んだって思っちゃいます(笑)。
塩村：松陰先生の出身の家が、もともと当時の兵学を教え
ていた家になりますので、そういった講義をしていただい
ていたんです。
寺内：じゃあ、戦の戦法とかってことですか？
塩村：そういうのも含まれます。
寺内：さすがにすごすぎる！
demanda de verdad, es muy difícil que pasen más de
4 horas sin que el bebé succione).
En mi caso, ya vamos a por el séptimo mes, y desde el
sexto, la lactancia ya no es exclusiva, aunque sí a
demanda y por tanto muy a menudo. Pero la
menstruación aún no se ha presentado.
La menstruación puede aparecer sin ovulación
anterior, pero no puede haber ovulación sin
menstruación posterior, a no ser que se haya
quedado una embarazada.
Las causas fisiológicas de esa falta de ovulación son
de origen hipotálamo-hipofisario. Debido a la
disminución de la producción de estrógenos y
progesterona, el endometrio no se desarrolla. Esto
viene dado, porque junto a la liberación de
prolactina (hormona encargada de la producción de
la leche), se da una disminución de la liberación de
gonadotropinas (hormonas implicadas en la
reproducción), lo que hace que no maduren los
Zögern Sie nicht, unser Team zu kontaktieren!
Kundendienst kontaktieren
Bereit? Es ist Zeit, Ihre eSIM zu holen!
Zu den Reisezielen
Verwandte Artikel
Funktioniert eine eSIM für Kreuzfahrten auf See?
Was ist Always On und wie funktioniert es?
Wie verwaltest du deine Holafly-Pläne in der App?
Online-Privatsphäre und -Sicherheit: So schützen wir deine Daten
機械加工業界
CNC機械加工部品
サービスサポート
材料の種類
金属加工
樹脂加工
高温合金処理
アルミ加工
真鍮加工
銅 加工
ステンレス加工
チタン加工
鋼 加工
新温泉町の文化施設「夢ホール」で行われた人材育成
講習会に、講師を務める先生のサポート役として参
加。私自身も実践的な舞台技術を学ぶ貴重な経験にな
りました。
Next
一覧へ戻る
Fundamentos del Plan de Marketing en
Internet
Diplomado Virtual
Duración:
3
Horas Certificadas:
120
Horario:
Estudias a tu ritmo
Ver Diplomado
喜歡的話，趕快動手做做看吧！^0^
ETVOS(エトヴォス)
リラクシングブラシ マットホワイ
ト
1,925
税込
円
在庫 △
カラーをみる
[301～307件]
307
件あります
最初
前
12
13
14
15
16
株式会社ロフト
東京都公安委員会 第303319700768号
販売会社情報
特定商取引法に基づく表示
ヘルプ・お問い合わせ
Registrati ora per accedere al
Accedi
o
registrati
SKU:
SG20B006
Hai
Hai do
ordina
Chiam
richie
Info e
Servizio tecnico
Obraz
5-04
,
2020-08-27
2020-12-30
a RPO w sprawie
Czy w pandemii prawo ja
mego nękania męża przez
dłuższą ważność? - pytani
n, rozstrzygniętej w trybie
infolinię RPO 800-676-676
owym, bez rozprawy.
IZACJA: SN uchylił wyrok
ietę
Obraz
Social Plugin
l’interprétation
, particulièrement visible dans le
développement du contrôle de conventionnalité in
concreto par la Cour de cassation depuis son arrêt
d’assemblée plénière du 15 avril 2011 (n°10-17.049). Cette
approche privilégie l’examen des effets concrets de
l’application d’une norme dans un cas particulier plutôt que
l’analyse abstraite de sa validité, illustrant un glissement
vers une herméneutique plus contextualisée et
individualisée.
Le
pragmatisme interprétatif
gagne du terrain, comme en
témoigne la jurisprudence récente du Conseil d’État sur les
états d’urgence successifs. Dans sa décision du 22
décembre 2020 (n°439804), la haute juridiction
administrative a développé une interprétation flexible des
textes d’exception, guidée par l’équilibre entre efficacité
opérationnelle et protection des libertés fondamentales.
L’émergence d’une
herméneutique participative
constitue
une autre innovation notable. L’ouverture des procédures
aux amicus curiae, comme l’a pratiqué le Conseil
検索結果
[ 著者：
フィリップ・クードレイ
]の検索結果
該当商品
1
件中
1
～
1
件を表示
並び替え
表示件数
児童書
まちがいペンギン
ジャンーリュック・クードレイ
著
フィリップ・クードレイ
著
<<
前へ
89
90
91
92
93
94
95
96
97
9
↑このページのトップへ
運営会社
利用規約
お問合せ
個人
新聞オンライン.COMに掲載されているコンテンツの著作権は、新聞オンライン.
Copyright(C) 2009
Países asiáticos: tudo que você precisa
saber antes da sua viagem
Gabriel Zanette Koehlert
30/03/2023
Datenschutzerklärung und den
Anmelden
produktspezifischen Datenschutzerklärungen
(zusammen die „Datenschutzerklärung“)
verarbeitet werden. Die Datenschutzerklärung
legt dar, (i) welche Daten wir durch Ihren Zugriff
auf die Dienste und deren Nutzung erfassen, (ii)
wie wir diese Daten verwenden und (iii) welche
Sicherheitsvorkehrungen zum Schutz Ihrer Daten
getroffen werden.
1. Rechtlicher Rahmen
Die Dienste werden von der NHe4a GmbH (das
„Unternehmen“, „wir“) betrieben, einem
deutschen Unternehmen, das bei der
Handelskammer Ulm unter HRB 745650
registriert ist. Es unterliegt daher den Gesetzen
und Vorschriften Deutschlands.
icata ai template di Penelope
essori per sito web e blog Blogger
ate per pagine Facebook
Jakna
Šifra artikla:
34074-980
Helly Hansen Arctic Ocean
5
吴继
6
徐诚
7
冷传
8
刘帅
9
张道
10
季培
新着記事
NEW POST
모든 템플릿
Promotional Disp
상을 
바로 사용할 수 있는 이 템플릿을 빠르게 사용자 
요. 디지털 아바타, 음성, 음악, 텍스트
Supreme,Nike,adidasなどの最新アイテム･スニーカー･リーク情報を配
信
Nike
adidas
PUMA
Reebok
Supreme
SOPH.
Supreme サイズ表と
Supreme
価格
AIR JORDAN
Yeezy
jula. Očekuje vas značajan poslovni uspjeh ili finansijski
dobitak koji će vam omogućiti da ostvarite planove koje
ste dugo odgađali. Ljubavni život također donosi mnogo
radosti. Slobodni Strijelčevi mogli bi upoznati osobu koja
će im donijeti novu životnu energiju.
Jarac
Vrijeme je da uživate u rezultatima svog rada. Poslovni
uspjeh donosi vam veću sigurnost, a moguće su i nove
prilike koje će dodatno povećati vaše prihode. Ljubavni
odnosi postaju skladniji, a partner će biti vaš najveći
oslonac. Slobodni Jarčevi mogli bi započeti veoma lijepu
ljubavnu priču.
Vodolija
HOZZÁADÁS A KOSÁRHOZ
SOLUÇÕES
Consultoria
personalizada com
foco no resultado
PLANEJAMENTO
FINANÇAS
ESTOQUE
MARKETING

__EXERCISE DESCRIPTION__
Which lines above hold the string "herméneutique"? Please copy all of them.

__ANSWER__
vers une herméneutique plus contextualisée et
herméneutique participative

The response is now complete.